====== Data provided ======

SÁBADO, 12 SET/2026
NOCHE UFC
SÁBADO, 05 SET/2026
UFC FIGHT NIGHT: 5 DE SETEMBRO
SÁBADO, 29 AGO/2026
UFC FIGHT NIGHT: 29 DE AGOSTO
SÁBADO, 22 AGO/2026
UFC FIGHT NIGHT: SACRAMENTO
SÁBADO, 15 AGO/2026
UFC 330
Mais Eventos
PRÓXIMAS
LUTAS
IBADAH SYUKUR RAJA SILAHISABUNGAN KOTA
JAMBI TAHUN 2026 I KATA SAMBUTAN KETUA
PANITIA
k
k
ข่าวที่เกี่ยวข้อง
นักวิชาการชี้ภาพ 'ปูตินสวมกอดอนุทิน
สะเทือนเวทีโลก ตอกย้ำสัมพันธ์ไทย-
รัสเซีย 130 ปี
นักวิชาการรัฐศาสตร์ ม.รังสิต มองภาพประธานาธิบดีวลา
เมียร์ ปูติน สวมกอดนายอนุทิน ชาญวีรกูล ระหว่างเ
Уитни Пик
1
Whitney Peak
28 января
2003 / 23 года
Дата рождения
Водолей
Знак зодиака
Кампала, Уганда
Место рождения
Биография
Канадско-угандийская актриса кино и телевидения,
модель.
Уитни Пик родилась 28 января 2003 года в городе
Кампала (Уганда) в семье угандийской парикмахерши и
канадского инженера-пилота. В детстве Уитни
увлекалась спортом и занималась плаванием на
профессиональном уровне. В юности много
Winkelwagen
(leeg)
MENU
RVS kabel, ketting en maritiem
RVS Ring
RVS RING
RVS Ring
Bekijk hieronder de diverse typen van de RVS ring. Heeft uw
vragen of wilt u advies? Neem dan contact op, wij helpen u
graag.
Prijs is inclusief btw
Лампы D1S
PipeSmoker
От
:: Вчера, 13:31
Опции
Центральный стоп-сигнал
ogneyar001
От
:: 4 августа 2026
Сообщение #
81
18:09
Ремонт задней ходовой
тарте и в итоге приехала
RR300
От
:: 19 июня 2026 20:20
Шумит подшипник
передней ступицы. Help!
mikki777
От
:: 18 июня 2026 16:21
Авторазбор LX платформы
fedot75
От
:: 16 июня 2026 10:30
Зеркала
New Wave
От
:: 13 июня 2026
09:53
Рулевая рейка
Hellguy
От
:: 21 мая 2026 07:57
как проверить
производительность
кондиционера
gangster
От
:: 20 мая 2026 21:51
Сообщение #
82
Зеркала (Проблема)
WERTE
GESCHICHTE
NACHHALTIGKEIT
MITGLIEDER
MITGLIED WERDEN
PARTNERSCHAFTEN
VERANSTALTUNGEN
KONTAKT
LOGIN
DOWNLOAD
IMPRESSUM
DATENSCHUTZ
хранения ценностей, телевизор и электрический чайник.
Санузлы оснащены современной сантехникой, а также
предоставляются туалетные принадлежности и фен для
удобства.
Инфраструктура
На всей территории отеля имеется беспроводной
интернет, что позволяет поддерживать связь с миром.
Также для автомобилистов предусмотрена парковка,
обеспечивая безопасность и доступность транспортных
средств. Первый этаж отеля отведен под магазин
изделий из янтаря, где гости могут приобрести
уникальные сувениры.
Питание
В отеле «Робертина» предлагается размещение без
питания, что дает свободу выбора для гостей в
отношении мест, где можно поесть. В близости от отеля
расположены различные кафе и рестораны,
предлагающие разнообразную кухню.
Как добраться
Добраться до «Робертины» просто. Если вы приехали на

======

All of the lines above are to be restated word for word.

SÁBADO, 12 SET/2026
NOCHE UFC
SÁBADO, 05 SET/2026
UFC FIGHT NIGHT: 5 DE SETEMBRO
SÁBADO, 29 AGO/2026
UFC FIGHT NIGHT: 29 DE AGOSTO
SÁBADO, 22 AGO/2026
UFC FIGHT NIGHT: SACRAMENTO
SÁBADO, 15 AGO/2026
UFC 330
Mais Eventos
PRÓXIMAS
LUTAS
IBADAH SYUKUR RAJA SILAHISABUNGAN KOTA
JAMBI TAHUN 2026 I KATA SAMBUTAN KETUA
PANITIA
k
k
ข่าวที่เกี่ยวข้อง
นักวิชาการชี้ภาพ 'ปูตินสวมกอดอนุทิน
สะเทือนเวทีโลก ตอกย้ำสัมพันธ์ไทย-
รัสเซีย 130 ปี
นักวิชาการรัฐศาสตร์ ม.รังสิต มองภาพประธานาธิบดีวลา
เมียร์ ปูติน สวมกอดนายอนุทิน ชาญวีรกูล ระหว่างเ
Уитни Пик
1
Whitney Peak
28 января
2003 / 23 года
Дата рождения
Водолей
Знак зодиака
Кампала, Уганда
Место рождения
Биография
Канадско-угандийская актриса кино и телевидения,
модель.
Уитни Пик родилась 28 января 2003 года в городе
Кампала (Уганда) в семье угандийской парикмахерши и
канадского инженера-пилота. В детстве Уитни
увлекалась спортом и занималась плаванием на
профессиональном уровне. В юности много
Winkelwagen
(leeg)
MENU
RVS kabel, ketting en maritiem
RVS Ring
RVS RING
RVS Ring
Bekijk hieronder de diverse typen van de RVS ring. Heeft uw
vragen of wilt u advies? Neem dan contact op, wij helpen u
graag.
Prijs is inclusief btw
Лампы D1S
PipeSmoker
От
:: Вчера, 13:31
Опции
Центральный стоп-сигнал
ogneyar001
От
:: 4 августа 2026
Сообщение #
81
18:09
Ремонт задней ходовой
тарте и в итоге приехала
RR300
От
:: 19 июня 2026 20:20
Шумит подшипник
передней ступицы. Help!
mikki777
От
:: 18 июня 2026 16:21
Авторазбор LX платформы
fedot75
От
:: 16 июня 2026 10:30
Зеркала
New Wave
От
:: 13 июня 2026
09:53
Рулевая рейка
Hellguy
От
:: 21 мая 2026 07:57
как проверить
производительность
кондиционера
gangster
От
:: 20 мая 2026 21:51
Сообщение #
82
Зеркала (Проблема)
WERTE
GESCHICHTE
NACHHALTIGKEIT
MITGLIEDER
MITGLIED WERDEN
PARTNERSCHAFTEN
VERANSTALTUNGEN
KONTAKT
LOGIN
DOWNLOAD
IMPRESSUM
DATENSCHUTZ
хранения ценностей, телевизор и электрический чайник.
Санузлы оснащены современной сантехникой, а также
предоставляются туалетные принадлежности и фен для
удобства.
Инфраструктура
На всей территории отеля имеется беспроводной
интернет, что позволяет поддерживать связь с миром.
Также для автомобилистов предусмотрена парковка,
обеспечивая безопасность и доступность транспортных
средств. Первый этаж отеля отведен под магазин
изделий из янтаря, где гости могут приобрести
уникальные сувениры.
Питание
В отеле «Робертина» предлагается размещение без
питания, что дает свободу выбора для гостей в
отношении мест, где можно поесть. В близости от отеля
расположены различные кафе и рестораны,
предлагающие разнообразную кухню.
Как добраться
Добраться до «Робертины» просто. Если вы приехали на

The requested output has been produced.